Adventures in upgrading Proxmox
Running docker inside LXC is weird. It's containers on top of other container, and there was a fairly recent issue with AppArmor that prevented some functionality from running inside a docker container with very cryptic error. I was trying to deploy coolify and/or dokploy in my homelab and hitting all sorts of weird issues. Eventually I've found this GitHub issue for runc, and, apparently, it was fixed in the new version of pve-lxc package. But I'm still on Proxmox 8, and the new version seemingly only available in Proxmox 9.
I've upgraded one node without much hassle, but the second node, the one that runs my NVR and has the Coral TPU, that one gave me some grief. Because Apex drivers are installed as a DKMS module, it failed to rebuild, which interrupted the system upgrade process. Not sure how exactly, but after the reboot the system did not come back online. The machine is in the basement, which means I have to take my USB KVM and make a trip downstairs...
I've recently added another Zigbee dongle, that supports Thread, and it happens to share same VID:PID combo as the old dongle, so due to how these were mapped into guest OS, all my light switches stopped working. I had to fix the issue fast.
Thankfully I was able to reach the GRUB screen and pick previous kernel, so I could boot into the machine. That was a plus, but trying to reboot into the new kernel still caused panic.
Google suggested that the unable to mount rootfs on unknown-block(0,0) error indicates an issue with missing initrd, which needs to be regenerated with update-initramfs -u -k ${KERNEL_VERSION}. It ran successfully, albeit with somewhat cryptic no /etc/kernel/proxmox-boot-uuids found message. After reboot it kernel-panicked again, even though the /boot/initrd-${VERSION} files were present. I guess that error is relevant. After another quick Google search I've found this Reddit thread which provided the steps to solve this issue.
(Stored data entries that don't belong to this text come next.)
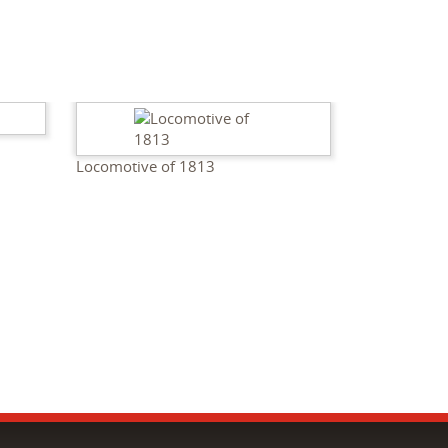
Locomotive of 1813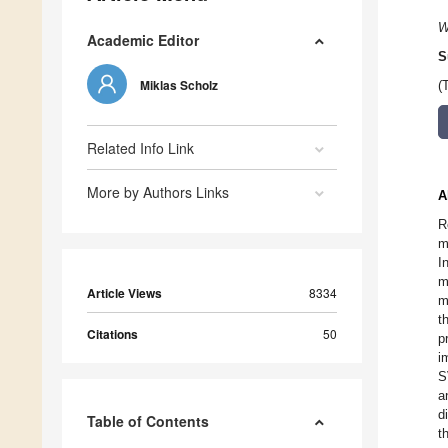
W
Academic Editor
S
Miklas Scholz
(
Related Info Link
More by Authors Links
A
R
m
I
m
Article Views
8334
m
t
Citations
50
p
i
S
a
d
Table of Contents
t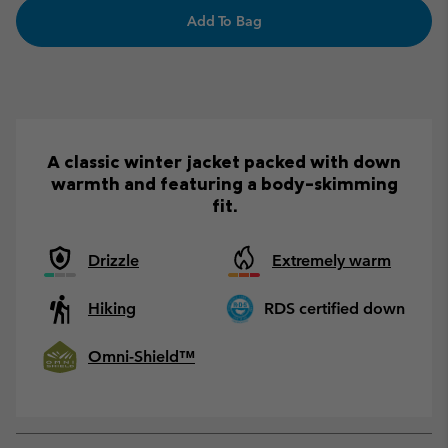
Add To Bag
A classic winter jacket packed with down
warmth and featuring a body-skimming
fit.
Drizzle
Extremely warm
Hiking
RDS certified down
Omni-Shield™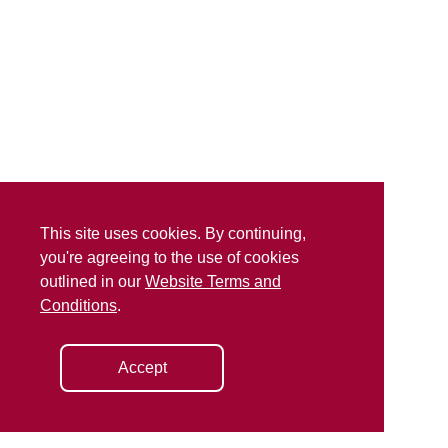
This site uses cookies. By continuing,
you're agreeing to the use of cookies
outlined in our
Website Terms and
Conditions
.
Accept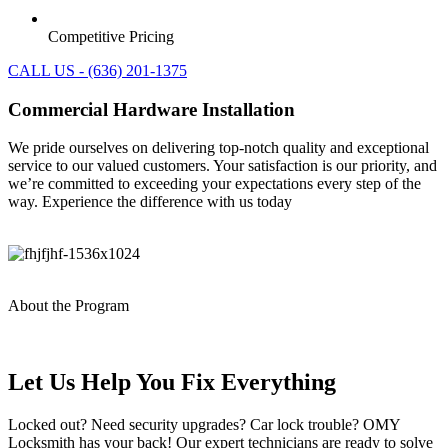
Competitive Pricing
CALL US - (636) 201-1375
Commercial Hardware Installation
We pride ourselves on delivering top-notch quality and exceptional
service to our valued customers. Your satisfaction is our priority, and
we’re committed to exceeding your expectations every step of the
way. Experience the difference with us today
About the Program
Let Us Help You Fix Everything
Locked out? Need security upgrades? Car lock trouble? OMY
Locksmith has your back! Our expert technicians are ready to solve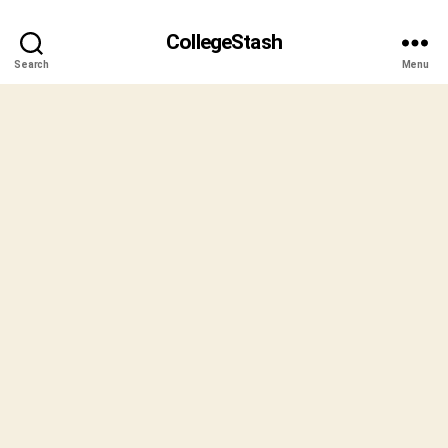
CollegeStash
Search
Menu
B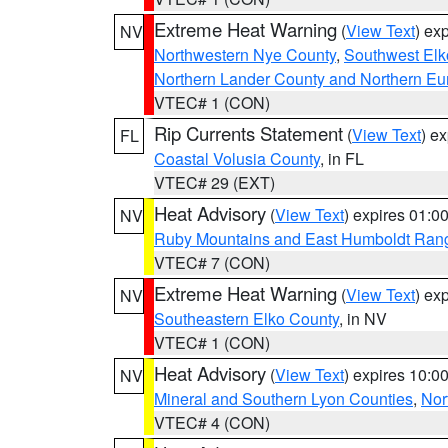
Extreme Heat Warning
(
View Text
) ex
NV
Northwestern Nye County
,
Southwest Elk
Northern Lander County and Northern Eu
VTEC# 1 (CON)
Rip Currents Statement
(
View Text
) e
FL
Coastal Volusia County
, in FL
VTEC# 29 (EXT)
Heat Advisory
(
View Text
) expires 01:
NV
Ruby Mountains and East Humboldt Ran
VTEC# 7 (CON)
Extreme Heat Warning
(
View Text
) ex
NV
Southeastern Elko County
, in NV
VTEC# 1 (CON)
Heat Advisory
(
View Text
) expires 10:
NV
Mineral and Southern Lyon Counties
,
Nor
VTEC# 4 (CON)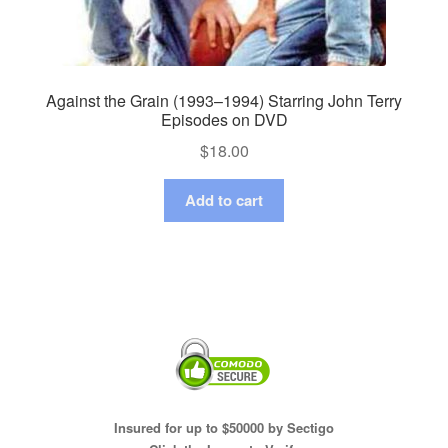
Against the Grain (1993–1994) Starring John Terry
Episodes on DVD
$
18.00
Add to cart
Insured for up to $50000 by Sectigo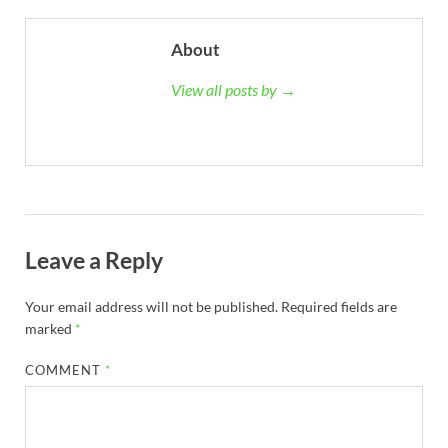
About
View all posts by →
Leave a Reply
Your email address will not be published.
Required fields are
marked
*
COMMENT
*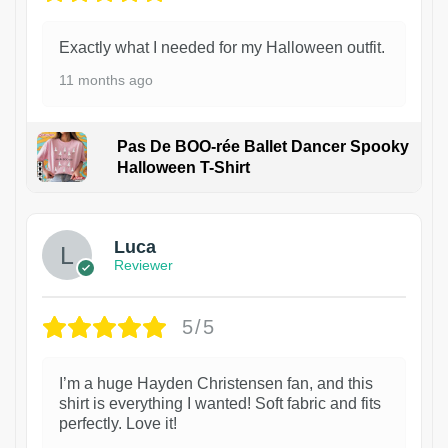
Exactly what I needed for my Halloween outfit.
11 months ago
Pas De BOO-rée Ballet Dancer Spooky
Halloween T-Shirt
1
Luca
Reviewer
5/5
I’m a huge Hayden Christensen fan, and this
shirt is everything I wanted! Soft fabric and fits
perfectly. Love it!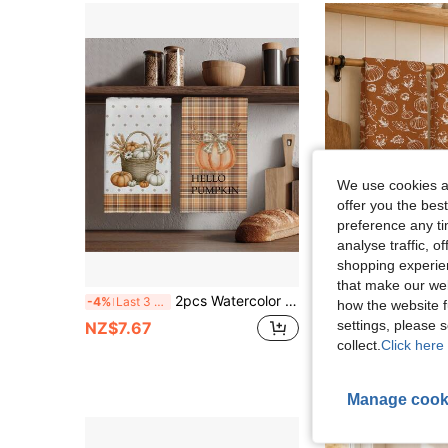
We use cookies an
offer you the best
preference any tim
analyse traffic, 
shopping experien
6
that make our web
2pcs Watercolor Style Autumn Plaid Pumpkin Pattern Kitchen Towels, Rectangular Microfiber Kitchen Towels, Dish Cloths, Cleaning Cloths, Hand Towels, Cooking Baking Tea Towels, Kitchen Decor, Housewarming Gift, Birthday Gift, Bathroom Cleaning Wipes, Decorative Towels
2pcs Minimalist Autumn Hand-Painted Pumpkin & Maple Leaf Pattern Kitchen Towels, Soft Polyester Dish Cloths, Suitable For Kitchen Decor, Kitch
-4%
Last 3 days
-8%
how the website f
settings, please
NZ$7.67
NZ$6.39
collect.
Click here 
Manage cook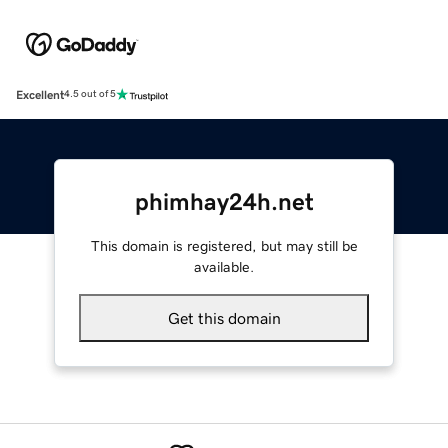
Excellent
4.5 out of 5
phimhay24h.net
This domain is registered, but may still be
available.
Get this domain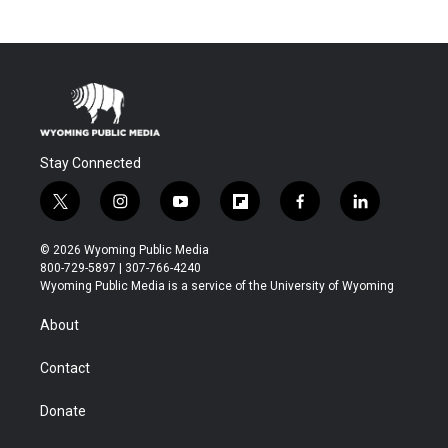
Stay Connected
t
i
y
f
f
l
w
n
o
l
a
i
i
s
u
i
c
n
© 2026 Wyoming Public Media
t
t
t
p
e
k
800-729-5897 | 307-766-4240
t
a
u
b
b
e
Wyoming Public Media is a service of the University of Wyoming
e
g
b
o
o
d
r
r
e
a
o
i
About
a
r
k
n
m
d
Contact
Donate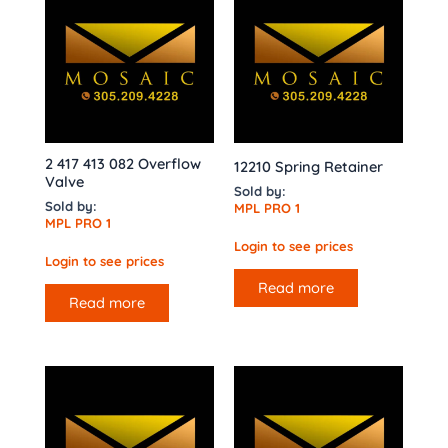
2 417 413 082 Overflow
12210 Spring Retainer
Valve
Sold by:
Sold by:
MPL PRO 1
MPL PRO 1
Login to see prices
Login to see prices
Read more
Read more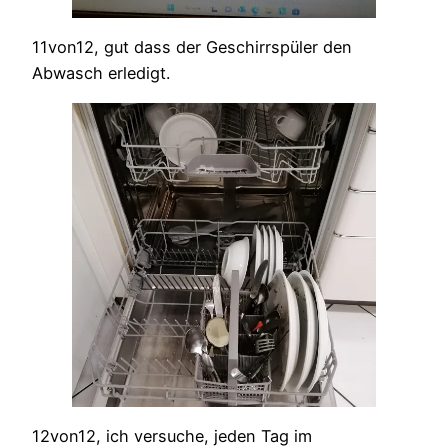
11von12, gut dass der Geschirrspüler den
Abwasch erledigt.
12von12, ich versuche, jeden Tag im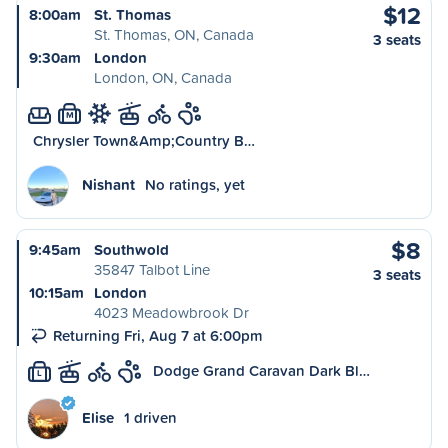
$12
8:00am
St. Thomas
St. Thomas, ON, Canada
3 seats
9:30am
London
London, ON, Canada
M
Chrysler Town&Amp;Country B…
Nishant
No ratings, yet
$8
9:45am
Southwold
35847 Talbot Line
3 seats
10:15am
London
4023 Meadowbrook Dr
Returning Fri, Aug 7 at 6:00pm
Dodge Grand Caravan Dark Bl…
L
Elise
1 driven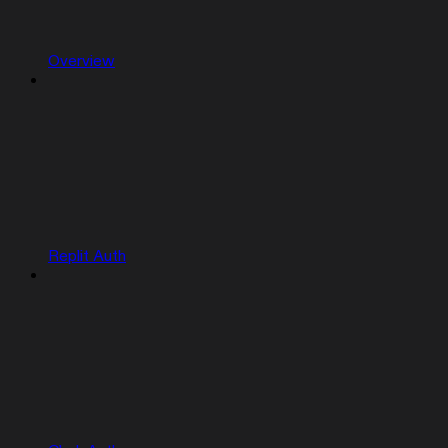
Overview
Replit Auth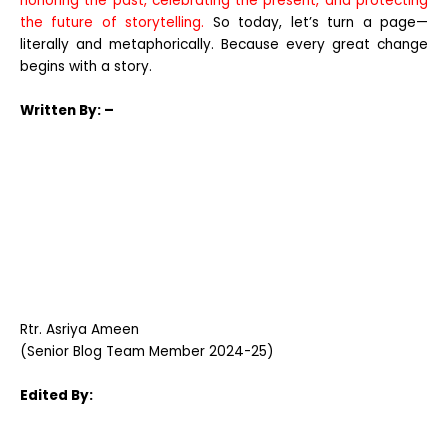
honoring the past, celebrating the present, and protecting
the future of storytelling.
So today, let’s turn a page—
literally and metaphorically. Because every great change
begins with a story.
Written
By: –
Rtr. Asriya Ameen
(Senior Blog Team Member 2024-25)
Edited By: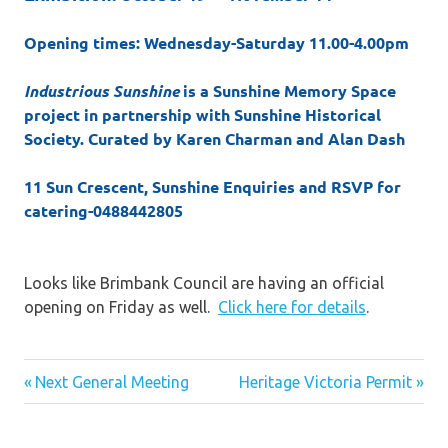
Opening times: Wednesday-Saturday 11.00-4.00pm
Industrious Sunshine
is a Sunshine Memory Space
project in partnership with Sunshine Historical
Society. Curated by Karen Charman and Alan Dash
11 Sun Crescent, Sunshine Enquiries and RSVP for
catering-0488442805
Looks like Brimbank Council are having an official
opening on Friday as well.
Click here for details
.
Post
Previous
Next
Next General Meeting
Heritage Victoria Permit
Post:
Post:
navigation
lsblk -o +FSTYPE | grep /boot/efi # understand which device the EFI partition is on
unount /boot/efi
proxmox-boot-tool init /dev/${DEVICE} # plug in device from step 1
mount /boot/efi
update-initramfs -u -k all
rebootThis generated the necessary file and after rebooting the system was able to boot again with the new kernel.
While trying to troubleshoot I've also uninstalled the Apex DKMS module, and now I had to re-install it again, but it started failing with errors because of the kernel change.
Apparently some symbols/API's where obsoleted and I had to patch the source code. Upstream seemingly did not have it, but I found the necessary changes:
diff --git a/src/gasket_core.c b/src/gasket_core.c
index b1c2726..88bd5b2 100644
--- a/src/gasket_core.c
+++ b/src/gasket_core.c
@@ -1373,7 +1373,9 @@ static long gasket_ioctl(struct file *filp, uint cmd, ulong arg)
/* File operations for all Gasket devices. */
static const struct file_operations gasket_file_ops = {
.owner = THIS_MODULE,
+#if LINUX_VERSION_CODE < KERNEL_VERSION(6,0,0)
.llseek = no_llseek,
+#endif
.mmap = gasket_mmap,
.open = gasket_open,
.release = gasket_release,
diff --git a/src/gasket_page_table.c b/src/gasket_page_table.c
index c9067cb..0c2159d 100644
--- a/src/gasket_page_table.c
+++ b/src/gasket_page_table.c
@@ -54,7 +54,7 @@
#include <linux/vmalloc.h>
#if __has_include(<linux/dma-buf.h>)
-MODULE_IMPORT_NS(DMA_BUF);
+MODULE_IMPORT_NS("DMA_BUF");
#endif
#include "gasket_constants.h"After doing this and re-running the build process (as outlined in the previous post), the driver installed and I was able to bring back frigate.
Big thanks to /u/Dunadan-F for the solution.